**Exercise materials**

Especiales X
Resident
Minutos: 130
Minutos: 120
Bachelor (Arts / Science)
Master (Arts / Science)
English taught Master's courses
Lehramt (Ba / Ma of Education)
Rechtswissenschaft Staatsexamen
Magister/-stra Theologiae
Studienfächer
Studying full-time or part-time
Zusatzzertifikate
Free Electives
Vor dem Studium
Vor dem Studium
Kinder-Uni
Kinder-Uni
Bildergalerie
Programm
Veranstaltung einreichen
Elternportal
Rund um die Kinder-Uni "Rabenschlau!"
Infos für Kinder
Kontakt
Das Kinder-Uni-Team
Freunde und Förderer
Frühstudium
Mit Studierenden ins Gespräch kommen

...

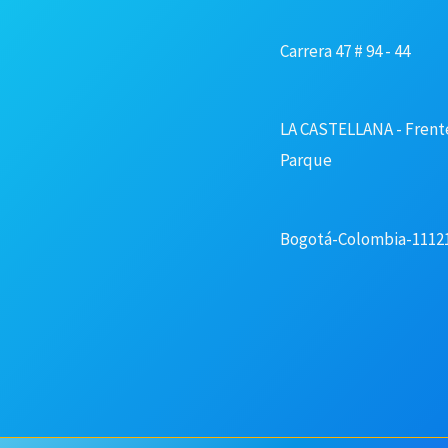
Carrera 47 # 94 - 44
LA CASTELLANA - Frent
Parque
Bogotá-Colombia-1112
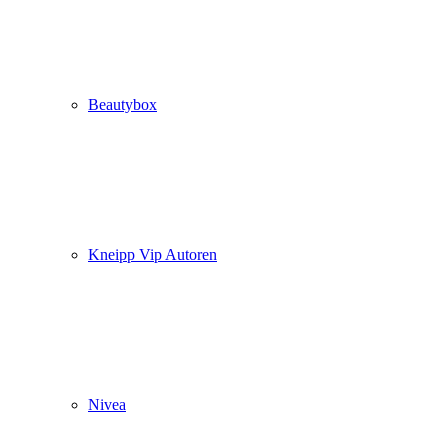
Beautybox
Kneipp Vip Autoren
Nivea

**Exercise description**
Filter the entries above and copy only the lines that hold "Science".

**Finished exercise**
Bachelor (Arts / Science)
Master (Arts / Science)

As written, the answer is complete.